A wry chuckle escaped him. Gods, he must need it bad to be fantasizing about Elisabeth. She’d been close as a sister. A little sister. She amused him. She was smart, funny, daring, and rode a horse as if she’d been born in the saddle. But never had she been fantasy material. And yet now? If she’d been struck by the changes wrought in him, he’d been equally surprised.

He remembered Elisabeth as a little plump. A lot freckled. Hair a wild riot of dark red curls. And an impish gleam in her big brown eyes. Then he’d looked up and, instead of the girl of his memories, he’d fastened his gaze on a voluptuous woman tempting as chocolate with a body that made his blood rush faster. Seeing her made him light-headed and stupid with thoughts he never should think and ideas he daren’t let take shape.

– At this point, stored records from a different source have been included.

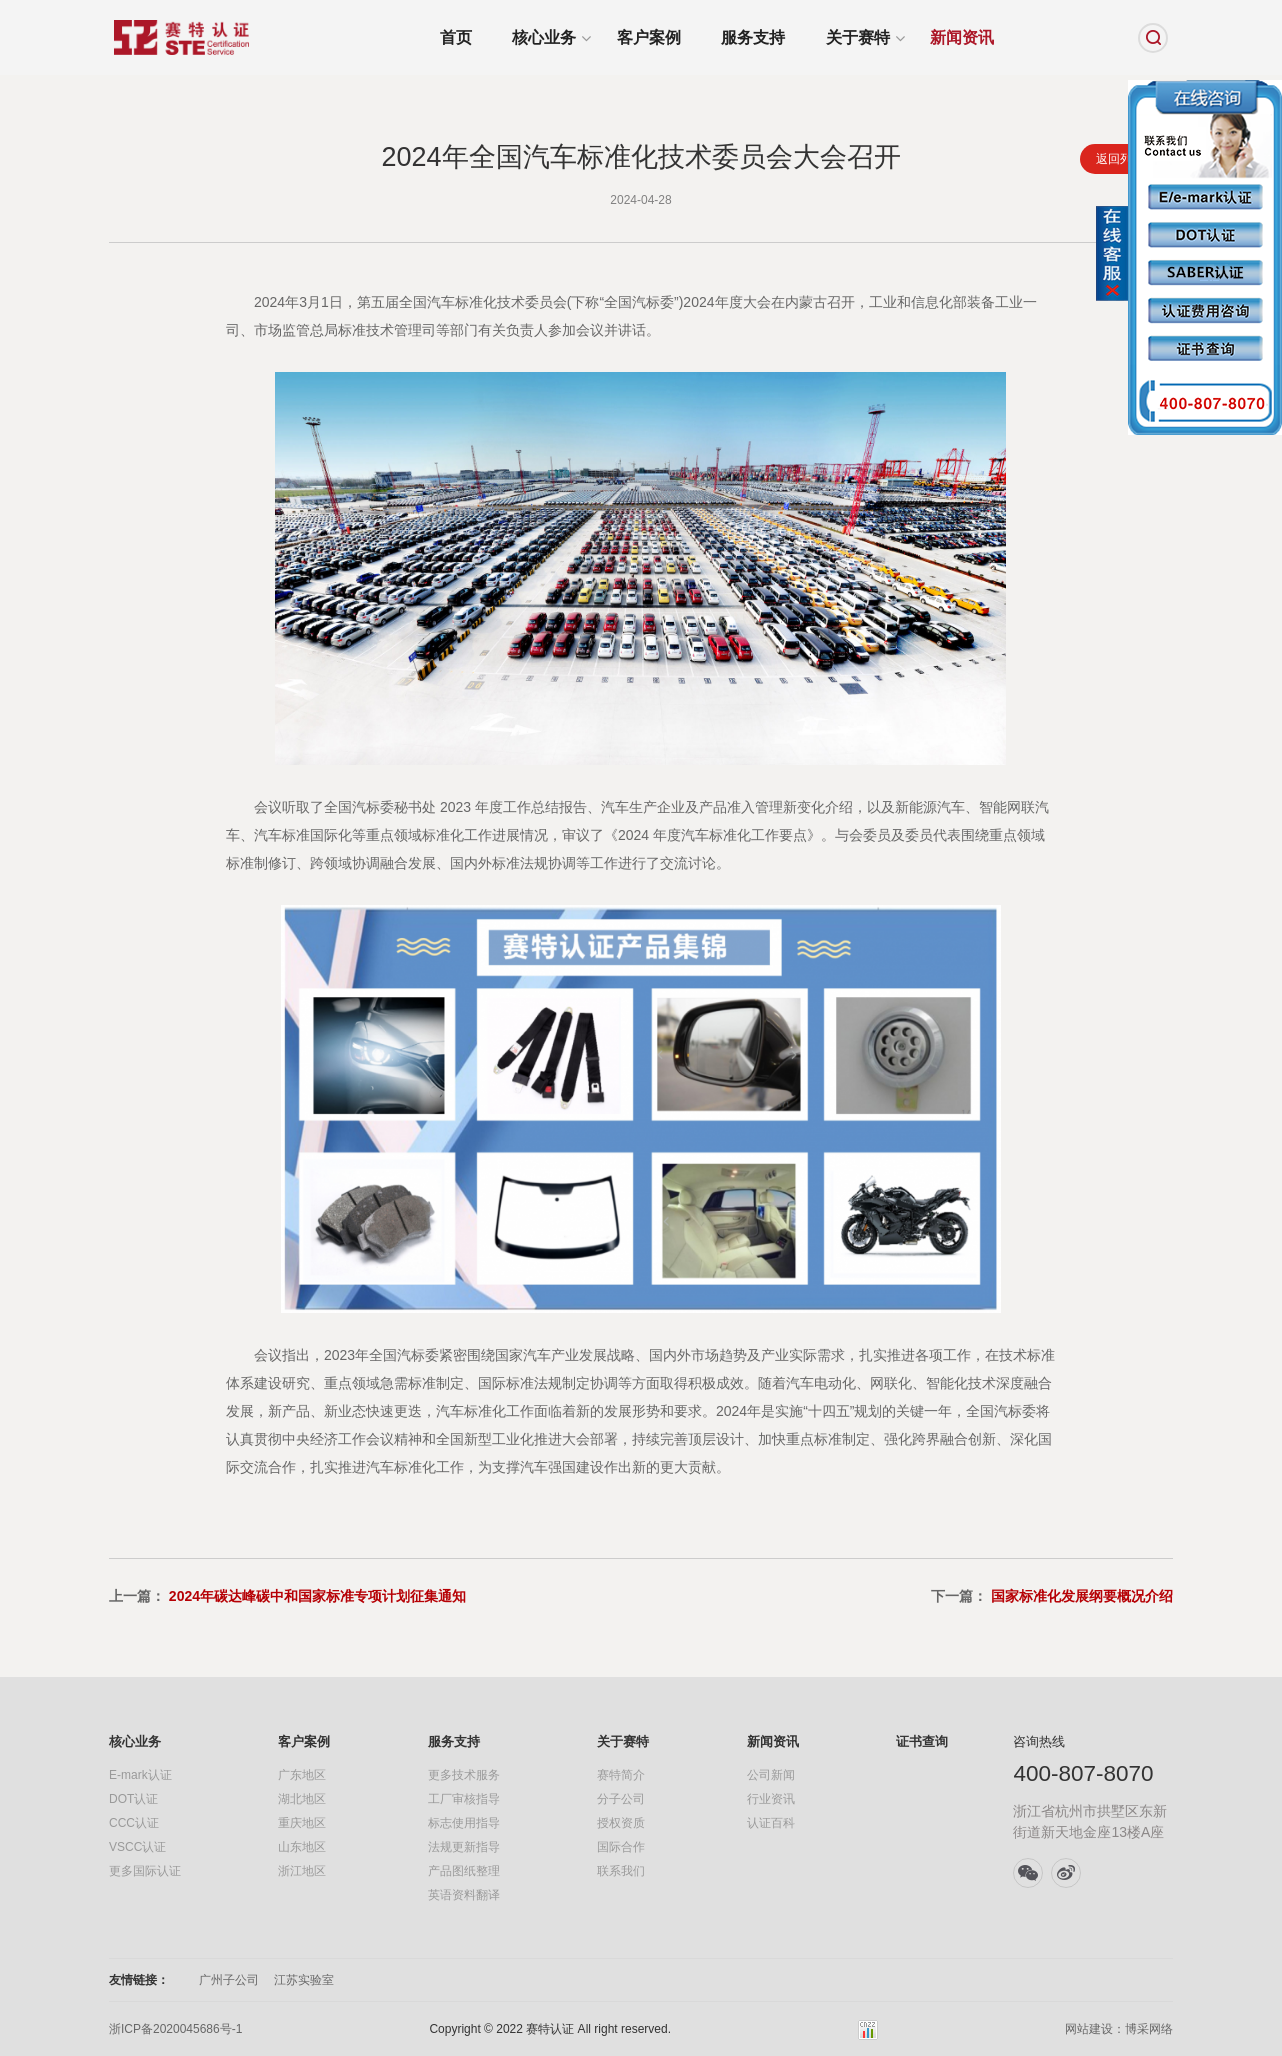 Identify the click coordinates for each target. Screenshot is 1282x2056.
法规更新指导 (464, 1847)
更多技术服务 (464, 1775)
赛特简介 (621, 1775)
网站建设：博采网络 (1119, 2029)
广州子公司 (229, 1980)
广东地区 (302, 1775)
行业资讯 (771, 1799)
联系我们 (621, 1871)
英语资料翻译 (464, 1895)
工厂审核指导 (464, 1799)
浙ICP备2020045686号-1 (175, 2029)
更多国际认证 (145, 1871)
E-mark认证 (140, 1775)
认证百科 (771, 1823)
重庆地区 (302, 1823)
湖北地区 (302, 1799)
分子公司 (621, 1799)
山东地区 (302, 1847)
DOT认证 (133, 1799)
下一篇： (1052, 1596)
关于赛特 (858, 37)
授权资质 (621, 1823)
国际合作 (621, 1847)
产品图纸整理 (464, 1871)
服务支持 (753, 37)
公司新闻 (771, 1775)
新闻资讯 (962, 37)
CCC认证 (134, 1823)
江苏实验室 (304, 1980)
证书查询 (922, 1741)
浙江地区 (302, 1871)
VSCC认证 (137, 1847)
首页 (456, 37)
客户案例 (649, 37)
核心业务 (544, 37)
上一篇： (287, 1596)
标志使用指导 (464, 1823)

He should have joined Jack their last night in Ennis. His cousin had that scoundrel’s knack for finding the perfect woman to scratch any itch. Brendan shifted uncomfortably, dousing his lust-filled imagination with more somber thoughts—the consequences if Máelodor gained possession of the Sh’vad Tual.

War between the
Fey
-born race of
Other
and their un-magical
Duinedon
neighbors. And the cataclysm for both sides should this come to pass.

“. . . a king’s ransom . . . what does she wear . . .”

“. . . doesn’t matter, Marcus . . . let it go . . .”

Men’s voices rose up from the bottom of the stairs. Automatically, Brendan went still, his breath barely stirring in his lungs. No shoes scuffed the stone steps. They must have taken shelter in one of the numerous benched alcoves.

He delayed conjuring the
fith-fath
. Instead, he bent closer, letting the shadows glide up and over him until nothing moved to alert the men they had an audience.

“I’m going mad with boredom, Gordon. What the blazes do people do around here?”

“It’s not London, certainly, but it has its own simple charms. I’m quite enjoying the escape from the mad crush.”

Gordon Shaw. His brother, Marcus. Brendan’s knees stiffened, his shoulders tightened, but he dared not move now.

“Charms aside, you can’t convince me you’re truly happy kicking your heels in this backwater while the London Season progresses at full swing. And what does Lord Prosefoot say about your absence during the session?”

“He was most agreeable. And it’s not as if I didn’t bring work with me. I’ve gotten quite a bit done too. Don’t fret. A week more and we’ll be on the packet for Holyhead. In London by the end of the month”

A dramatic groan. “I don’t think I can survive another week tethered to this provincial idea of entertainment. I never told you, but yesterday at dinner I was caught by Miss Fitzgerald’s cousin, Mrs. Tolliver of Bedfordshire. I had to sit through an interminable recitation of family connections between the Shaws and the Tollivers stretching back to the Conquest. Filial duty only goes so far.”